FÊTE DU TRÈS SAINT SACREMENT

On ne fait rien cette année de St Barnabé, apôtre


Amende honorable à Jésus-Christ dans le Saint-Sacrement

Mon divin Jésus, vrai Dieu et vrai homme, je vous adore réellement présent sur cet Autel. Avec quelle frayeur et quel respect vos saints Anges paraissent-ils ici auprès de votre Trône ? Dans quel abaissement y devrais-je paraître moi-même ?

Vous vous êtes renfermé dans ce Tabernacle, divin Jésus, pour m'écouter, pour m'exaucer, pour vous entretenir avec moi, pour me combler de biens, pour vous donner à moi.

Que vous rendrai-je, Seigneur, pour tant de grâces ? Quelle devrait être ma reconnaissance ? Que votre bienheureuse Mère, que tous vos Anges, que tous vos Saints, que toutes vos créatures vous bénissent, vous louent, vous remercient pour moi. Ce dont je suis le plus vivement pénétré, Seigneur, et qui me couvre de confusion, est la vue des outrages sans nombre dont je me reconnais coupable envers cet auguste Sacrement.

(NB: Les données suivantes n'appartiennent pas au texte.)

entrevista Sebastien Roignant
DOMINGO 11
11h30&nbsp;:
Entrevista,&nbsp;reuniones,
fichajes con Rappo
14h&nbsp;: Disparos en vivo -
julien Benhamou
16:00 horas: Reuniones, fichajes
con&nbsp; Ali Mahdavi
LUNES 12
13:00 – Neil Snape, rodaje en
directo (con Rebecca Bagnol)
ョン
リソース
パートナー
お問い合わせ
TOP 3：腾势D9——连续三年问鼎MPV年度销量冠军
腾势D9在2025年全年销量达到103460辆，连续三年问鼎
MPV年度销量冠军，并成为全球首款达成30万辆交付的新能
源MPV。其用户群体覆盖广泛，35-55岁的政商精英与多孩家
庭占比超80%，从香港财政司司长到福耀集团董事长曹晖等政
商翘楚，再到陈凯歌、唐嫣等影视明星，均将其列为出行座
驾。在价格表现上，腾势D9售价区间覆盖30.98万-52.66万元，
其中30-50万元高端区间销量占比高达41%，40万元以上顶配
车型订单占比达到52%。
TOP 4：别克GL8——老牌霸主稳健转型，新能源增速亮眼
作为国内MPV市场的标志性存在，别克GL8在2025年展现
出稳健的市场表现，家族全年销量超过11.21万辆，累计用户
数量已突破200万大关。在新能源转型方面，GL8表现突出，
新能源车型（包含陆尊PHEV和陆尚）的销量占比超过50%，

Loin d'apporter cette frayeur respectueuse, cette tendre réjouissance qu'exigeait de moi votre Majesté redoutable, et votre infinie bonté, avec quelle indifférence, quelle indévotion, et peut-être avec quelle impiété ne m'avez-vous point vu, Seigneur, au pied de votre Trône ? Je devais y être dans un profond silence, un entier recueillement, une modestie édifiante ; n'y étais-je point avec une dissipation scandaleuse ? Avais-je cette piété intérieure, cette pureté de cœur que vous attendiez de moi ? En m'approchant de vous, Dieu d'amour, ne brûlais-je point d'un feu impur ? N'aimais-je point dans ce temps là même, le monde, la vanité, le plaisir ? N'aimais-je point ce que vous me défendiez d'aimer ? Comment ai-je assisté à la Messe ? Comment ai-je communié ?

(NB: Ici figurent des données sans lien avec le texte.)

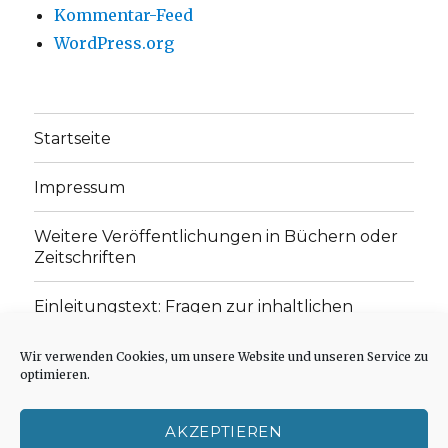
Kommentar-Feed
WordPress.org
Startseite
Impressum
Weitere Veröffentlichungen in Büchern oder
Zeitschriften
Einleitungstext: Fragen zur inhaltlichen
Position der Homepage und zum Begriff des
„schwachen Glaubens“
Wir verwenden Cookies, um unsere Website und unseren Service zu
optimieren.
Einladung zur Mitarbeit: Rezensionen,
Aufsätze, Gedichte und Predigten
AKZEPTIEREN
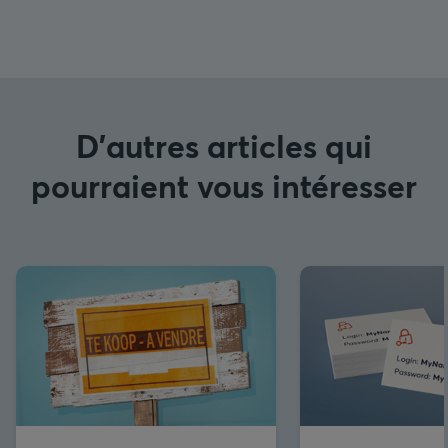
D'autres articles qui
pourraient vous intéresser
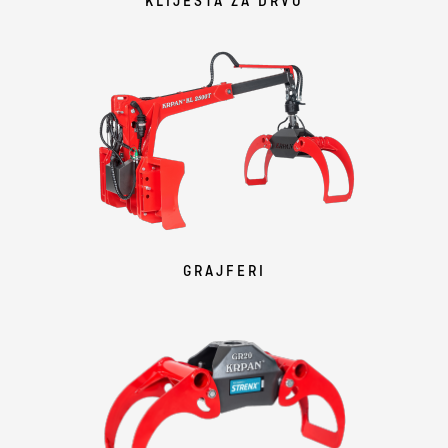
KLIJEŠTA ZA DRVO
GRAJFERI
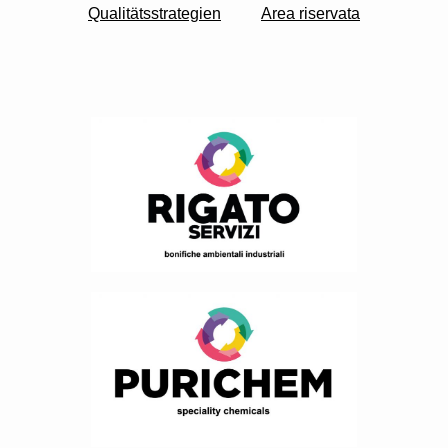
Qualitätsstrategien
Area riservata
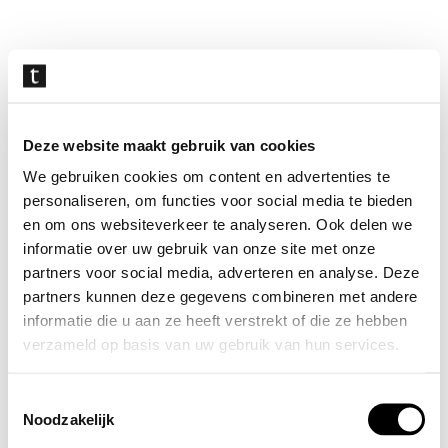
Navigatie
overslaan
Deze website maakt gebruik van cookies
We gebruiken cookies om content en advertenties te
personaliseren, om functies voor social media te bieden
en om ons websiteverkeer te analyseren. Ook delen we
informatie over uw gebruik van onze site met onze
partners voor social media, adverteren en analyse. Deze
partners kunnen deze gegevens combineren met andere
informatie die u aan ze heeft verstrekt of die ze hebben
verzameld op basis van uw gebruik van hun services.
Toestemmingsselectie
Noodzakelijk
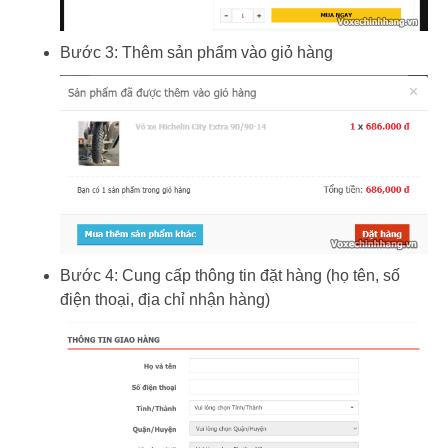
Bước 3: Thêm sản phẩm vào giỏ hàng
Bước 4: Cung cấp thông tin đặt hàng (họ tên, số
điện thoại, địa chỉ nhận hàng)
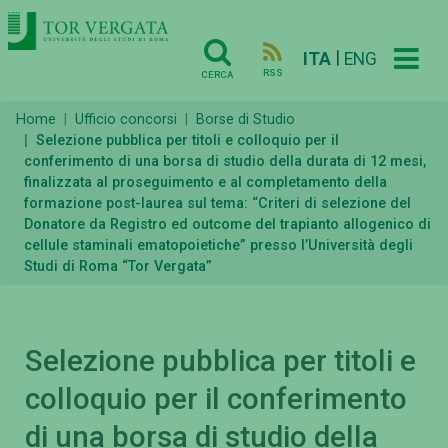
|
ITA
ENG
RSS
CERCA
Home
Ufficio concorsi
Borse di Studio
Selezione pubblica per titoli e colloquio per il
conferimento di una borsa di studio della durata di 12 mesi,
finalizzata al proseguimento e al completamento della
formazione post-laurea sul tema: “Criteri di selezione del
Donatore da Registro ed outcome del trapianto allogenico di
cellule staminali ematopoietiche” presso l’Università degli
Studi di Roma “Tor Vergata”
Selezione pubblica per titoli e
colloquio per il conferimento
di una borsa di studio della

Pardon, mon divin Jésus ! Miséricorde, ô mon Dieu ! Miséricorde. Je vous fais amende honorable pour toutes les profanations dont vous me connaissez coupable, pour toutes mes irrévérences, pour toutes mes immodesties, pour tous mes sacrilèges, si j'ai été assez malheureux que d'en commettre.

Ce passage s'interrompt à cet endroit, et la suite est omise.